THE LUNCH ROOM IS NOW SERVING BEER, WINE, AND MIXED DRINKS
Seorang lelaki yang sedang membaca papan pengumuman restoran kini mengerutkan dahinya. Dia mulai ragu apa ini memang tempat yang dimaksud kakaknya.
Pemuda itu memandangi sekitar, memperhatikan interior bangunan yang mayoritas berbahan kayu. Manusia yang satu tanah air dengannya berkeliaran, suatu keadaan yang kembali ia rasakan baru-baru ini.
"Selamat datang di The Lunch Room, nama saya Smee. Apa anda perlu bantuan?" tanya seorang pelayan yang berjalan mendekat. Ia cukup tua, matanya berwarna biru dan kulit mengerutnya kemerah-merahan.

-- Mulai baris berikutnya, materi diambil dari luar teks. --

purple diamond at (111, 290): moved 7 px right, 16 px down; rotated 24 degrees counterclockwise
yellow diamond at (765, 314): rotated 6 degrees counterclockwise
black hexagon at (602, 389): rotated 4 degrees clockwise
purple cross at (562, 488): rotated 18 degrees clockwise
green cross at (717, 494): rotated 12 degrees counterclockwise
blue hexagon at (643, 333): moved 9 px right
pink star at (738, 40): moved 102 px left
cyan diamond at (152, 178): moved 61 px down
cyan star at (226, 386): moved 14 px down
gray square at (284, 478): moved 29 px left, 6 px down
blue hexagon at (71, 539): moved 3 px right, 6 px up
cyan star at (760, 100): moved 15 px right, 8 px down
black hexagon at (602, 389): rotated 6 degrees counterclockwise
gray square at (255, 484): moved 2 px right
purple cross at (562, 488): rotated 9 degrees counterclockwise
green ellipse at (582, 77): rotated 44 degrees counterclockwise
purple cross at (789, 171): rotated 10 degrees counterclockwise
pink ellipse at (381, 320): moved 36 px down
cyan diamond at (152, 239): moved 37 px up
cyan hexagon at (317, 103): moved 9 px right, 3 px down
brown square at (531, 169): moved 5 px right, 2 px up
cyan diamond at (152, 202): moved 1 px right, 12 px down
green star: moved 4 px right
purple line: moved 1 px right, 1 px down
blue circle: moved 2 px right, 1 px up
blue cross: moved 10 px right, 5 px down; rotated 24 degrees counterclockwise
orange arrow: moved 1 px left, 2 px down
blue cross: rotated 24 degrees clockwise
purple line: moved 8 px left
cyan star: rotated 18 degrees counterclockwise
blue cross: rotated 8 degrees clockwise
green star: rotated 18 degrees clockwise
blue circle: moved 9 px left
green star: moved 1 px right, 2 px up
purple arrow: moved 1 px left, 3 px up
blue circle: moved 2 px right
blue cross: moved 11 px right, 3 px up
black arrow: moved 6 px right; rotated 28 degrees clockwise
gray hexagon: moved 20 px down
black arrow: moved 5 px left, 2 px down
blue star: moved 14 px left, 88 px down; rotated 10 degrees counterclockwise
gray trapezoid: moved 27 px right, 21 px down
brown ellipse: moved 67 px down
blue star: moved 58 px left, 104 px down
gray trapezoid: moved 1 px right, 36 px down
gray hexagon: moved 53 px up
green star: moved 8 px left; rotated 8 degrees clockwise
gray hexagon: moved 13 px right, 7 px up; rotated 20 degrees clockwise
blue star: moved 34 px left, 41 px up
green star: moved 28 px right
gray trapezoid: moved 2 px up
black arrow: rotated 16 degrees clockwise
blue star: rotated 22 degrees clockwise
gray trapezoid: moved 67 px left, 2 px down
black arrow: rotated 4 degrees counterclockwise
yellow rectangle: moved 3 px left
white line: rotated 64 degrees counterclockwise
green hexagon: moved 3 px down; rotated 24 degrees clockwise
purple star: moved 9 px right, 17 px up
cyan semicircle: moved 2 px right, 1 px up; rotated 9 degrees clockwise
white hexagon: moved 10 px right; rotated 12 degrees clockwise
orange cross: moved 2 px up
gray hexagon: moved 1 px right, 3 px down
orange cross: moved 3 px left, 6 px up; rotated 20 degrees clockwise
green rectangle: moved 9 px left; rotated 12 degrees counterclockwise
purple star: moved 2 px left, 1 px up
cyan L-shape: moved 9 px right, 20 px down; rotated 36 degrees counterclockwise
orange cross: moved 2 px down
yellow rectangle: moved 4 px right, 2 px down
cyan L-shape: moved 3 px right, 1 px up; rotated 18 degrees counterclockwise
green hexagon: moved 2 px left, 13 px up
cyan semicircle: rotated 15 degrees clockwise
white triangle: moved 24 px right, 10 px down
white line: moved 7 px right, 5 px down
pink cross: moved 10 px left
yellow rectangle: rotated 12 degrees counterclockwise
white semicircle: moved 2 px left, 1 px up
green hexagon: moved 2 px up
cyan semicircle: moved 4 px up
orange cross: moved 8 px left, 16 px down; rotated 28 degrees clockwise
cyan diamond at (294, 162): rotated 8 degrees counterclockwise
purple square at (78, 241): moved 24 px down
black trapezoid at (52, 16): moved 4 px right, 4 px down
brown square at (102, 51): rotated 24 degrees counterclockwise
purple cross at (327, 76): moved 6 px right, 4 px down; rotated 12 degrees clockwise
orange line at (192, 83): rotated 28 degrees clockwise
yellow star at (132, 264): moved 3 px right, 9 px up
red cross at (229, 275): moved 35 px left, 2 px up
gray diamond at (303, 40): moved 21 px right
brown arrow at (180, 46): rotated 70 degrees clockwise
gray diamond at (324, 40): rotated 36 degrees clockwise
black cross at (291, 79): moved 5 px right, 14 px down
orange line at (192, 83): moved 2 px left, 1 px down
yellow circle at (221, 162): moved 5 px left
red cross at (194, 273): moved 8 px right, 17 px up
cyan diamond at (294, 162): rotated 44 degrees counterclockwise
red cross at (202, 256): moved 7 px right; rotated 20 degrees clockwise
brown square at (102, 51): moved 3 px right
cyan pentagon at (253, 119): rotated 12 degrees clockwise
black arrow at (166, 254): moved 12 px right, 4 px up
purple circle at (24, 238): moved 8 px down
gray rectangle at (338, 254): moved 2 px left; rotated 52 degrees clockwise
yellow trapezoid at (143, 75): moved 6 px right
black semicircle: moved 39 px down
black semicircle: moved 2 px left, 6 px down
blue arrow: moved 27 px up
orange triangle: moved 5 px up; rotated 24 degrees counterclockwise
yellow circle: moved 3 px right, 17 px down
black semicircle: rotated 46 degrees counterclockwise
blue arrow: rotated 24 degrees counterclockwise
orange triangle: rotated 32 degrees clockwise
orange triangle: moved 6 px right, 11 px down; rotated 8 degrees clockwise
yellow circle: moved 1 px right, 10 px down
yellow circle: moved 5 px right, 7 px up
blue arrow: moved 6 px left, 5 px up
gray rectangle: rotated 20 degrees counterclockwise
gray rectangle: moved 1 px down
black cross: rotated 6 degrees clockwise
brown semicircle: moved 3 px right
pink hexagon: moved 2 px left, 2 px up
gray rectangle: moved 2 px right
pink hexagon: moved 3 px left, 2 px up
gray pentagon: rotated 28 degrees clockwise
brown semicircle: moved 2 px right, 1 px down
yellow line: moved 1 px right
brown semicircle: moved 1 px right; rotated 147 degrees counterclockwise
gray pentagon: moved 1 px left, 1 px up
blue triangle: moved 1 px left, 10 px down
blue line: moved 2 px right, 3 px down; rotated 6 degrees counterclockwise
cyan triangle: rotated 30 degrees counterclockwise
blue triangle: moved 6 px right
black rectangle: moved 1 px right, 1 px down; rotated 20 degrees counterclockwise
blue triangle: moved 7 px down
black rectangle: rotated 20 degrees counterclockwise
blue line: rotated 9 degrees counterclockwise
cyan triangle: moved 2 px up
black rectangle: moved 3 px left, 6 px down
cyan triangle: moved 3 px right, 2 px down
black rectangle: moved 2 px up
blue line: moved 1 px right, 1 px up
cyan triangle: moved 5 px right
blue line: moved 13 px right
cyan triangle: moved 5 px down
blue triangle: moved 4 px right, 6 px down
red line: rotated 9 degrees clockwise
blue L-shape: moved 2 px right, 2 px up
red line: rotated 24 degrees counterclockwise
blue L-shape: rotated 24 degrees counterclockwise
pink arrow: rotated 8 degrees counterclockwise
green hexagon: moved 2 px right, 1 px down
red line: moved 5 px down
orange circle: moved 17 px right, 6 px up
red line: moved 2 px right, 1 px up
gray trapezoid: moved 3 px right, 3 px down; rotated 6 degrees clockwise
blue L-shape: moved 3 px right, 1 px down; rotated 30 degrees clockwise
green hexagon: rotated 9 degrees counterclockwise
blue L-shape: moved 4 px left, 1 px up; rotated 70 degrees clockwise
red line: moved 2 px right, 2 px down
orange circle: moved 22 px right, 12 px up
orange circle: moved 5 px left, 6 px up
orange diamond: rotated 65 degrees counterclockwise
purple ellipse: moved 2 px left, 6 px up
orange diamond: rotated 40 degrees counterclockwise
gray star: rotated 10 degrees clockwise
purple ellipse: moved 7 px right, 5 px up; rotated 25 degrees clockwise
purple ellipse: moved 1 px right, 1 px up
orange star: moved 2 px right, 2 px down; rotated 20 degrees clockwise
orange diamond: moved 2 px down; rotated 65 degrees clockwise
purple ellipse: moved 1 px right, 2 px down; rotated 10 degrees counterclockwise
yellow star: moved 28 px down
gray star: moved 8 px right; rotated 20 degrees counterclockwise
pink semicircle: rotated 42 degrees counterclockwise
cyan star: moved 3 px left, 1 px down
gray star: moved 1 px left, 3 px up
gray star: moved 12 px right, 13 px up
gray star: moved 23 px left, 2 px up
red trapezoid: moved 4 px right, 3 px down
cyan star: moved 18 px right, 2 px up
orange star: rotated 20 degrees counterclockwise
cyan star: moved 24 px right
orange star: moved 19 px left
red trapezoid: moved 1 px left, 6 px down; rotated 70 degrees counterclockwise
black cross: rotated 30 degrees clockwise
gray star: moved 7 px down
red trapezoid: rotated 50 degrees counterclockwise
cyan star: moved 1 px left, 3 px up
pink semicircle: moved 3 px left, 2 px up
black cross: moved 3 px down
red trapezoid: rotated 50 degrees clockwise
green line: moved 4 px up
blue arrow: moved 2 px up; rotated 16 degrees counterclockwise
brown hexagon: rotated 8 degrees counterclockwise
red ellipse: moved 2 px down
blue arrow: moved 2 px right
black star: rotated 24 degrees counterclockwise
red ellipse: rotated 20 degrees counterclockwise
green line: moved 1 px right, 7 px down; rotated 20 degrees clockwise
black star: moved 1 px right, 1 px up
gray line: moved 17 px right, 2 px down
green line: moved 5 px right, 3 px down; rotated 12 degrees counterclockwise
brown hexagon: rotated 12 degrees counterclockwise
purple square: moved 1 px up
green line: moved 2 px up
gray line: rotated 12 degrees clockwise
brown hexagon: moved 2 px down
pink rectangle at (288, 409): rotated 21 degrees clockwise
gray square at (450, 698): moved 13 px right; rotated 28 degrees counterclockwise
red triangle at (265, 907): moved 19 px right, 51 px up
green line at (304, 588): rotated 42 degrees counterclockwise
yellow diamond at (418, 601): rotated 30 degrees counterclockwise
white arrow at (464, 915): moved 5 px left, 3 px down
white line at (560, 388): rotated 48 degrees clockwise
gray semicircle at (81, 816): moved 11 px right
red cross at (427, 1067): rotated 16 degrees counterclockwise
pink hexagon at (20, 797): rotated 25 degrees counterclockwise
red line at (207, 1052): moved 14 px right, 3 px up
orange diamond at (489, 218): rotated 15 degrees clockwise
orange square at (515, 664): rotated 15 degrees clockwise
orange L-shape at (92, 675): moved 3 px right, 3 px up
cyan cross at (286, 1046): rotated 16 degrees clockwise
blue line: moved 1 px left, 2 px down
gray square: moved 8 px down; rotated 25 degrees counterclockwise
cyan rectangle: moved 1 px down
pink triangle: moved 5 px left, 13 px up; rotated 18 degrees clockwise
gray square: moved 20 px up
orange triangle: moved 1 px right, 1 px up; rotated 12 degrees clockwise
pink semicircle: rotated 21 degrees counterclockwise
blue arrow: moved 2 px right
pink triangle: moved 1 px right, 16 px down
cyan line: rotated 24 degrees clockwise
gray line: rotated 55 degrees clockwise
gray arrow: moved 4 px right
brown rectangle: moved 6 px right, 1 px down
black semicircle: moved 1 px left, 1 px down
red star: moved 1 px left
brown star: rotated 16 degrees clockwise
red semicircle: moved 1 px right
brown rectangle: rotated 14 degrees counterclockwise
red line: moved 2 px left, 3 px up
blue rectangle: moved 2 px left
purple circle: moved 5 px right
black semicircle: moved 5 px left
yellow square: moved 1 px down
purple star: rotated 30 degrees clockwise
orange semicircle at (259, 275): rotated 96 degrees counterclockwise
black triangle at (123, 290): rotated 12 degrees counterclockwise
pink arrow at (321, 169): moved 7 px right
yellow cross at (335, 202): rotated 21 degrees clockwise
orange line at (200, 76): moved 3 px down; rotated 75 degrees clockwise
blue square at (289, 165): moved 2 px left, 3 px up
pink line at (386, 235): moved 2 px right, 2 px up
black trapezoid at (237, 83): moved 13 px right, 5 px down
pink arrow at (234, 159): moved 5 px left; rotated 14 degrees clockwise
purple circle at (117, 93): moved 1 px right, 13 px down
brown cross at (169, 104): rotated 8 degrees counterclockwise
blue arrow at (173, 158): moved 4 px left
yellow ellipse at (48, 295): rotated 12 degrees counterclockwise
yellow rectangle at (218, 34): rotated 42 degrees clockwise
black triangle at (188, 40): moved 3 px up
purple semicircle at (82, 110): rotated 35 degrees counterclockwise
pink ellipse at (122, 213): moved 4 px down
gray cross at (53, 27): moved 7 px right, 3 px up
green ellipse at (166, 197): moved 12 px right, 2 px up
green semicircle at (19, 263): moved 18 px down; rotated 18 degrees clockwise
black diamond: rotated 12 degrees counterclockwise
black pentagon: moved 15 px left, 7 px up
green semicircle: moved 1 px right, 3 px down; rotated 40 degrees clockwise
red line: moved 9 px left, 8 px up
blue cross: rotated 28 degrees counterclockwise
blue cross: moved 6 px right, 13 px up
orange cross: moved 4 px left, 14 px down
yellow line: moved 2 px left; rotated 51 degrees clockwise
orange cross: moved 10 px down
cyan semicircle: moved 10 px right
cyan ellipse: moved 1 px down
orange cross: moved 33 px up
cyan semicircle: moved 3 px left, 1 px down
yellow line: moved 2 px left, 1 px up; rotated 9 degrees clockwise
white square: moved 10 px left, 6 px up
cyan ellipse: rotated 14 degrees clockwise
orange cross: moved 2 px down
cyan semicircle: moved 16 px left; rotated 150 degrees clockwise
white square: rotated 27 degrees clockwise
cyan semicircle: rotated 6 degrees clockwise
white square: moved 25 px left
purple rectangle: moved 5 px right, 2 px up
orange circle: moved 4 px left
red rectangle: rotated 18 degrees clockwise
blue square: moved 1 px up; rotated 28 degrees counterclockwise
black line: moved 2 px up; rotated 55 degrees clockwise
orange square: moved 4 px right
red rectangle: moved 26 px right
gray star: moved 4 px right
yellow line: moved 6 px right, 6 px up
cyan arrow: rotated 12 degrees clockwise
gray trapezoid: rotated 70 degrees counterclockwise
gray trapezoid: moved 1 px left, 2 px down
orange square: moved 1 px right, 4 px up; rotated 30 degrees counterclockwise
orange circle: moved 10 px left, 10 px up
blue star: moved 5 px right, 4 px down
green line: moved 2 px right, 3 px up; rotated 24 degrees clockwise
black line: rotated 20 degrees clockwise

"Hai Smee, senang berjumpa dengan anda," jawab si lelaki sambil menjabat tangan Smee. Namanya Elva Kaitabia Schriber, baru dua bulan kembali menginjakan kaki di Indonesia. "Kau mirip kakekku."
"Oh, sungguh?"
"Ya, kakek angkat, kalau kau bertanya-tanya." Elva kemudian menyadari tugasnya. "Apa ini restoran vegan?"
"Benar, dan apa anda vegetarian?"
"Tidak. Tidak akan pernah. Oh, tapi kakakku seorang vegetarian yang malas berjalan. Dia menyuruhku kemari untuk membelikannya apapun menu dinner malam ini."
"Friday dinner kami bertemakan Around The World Night."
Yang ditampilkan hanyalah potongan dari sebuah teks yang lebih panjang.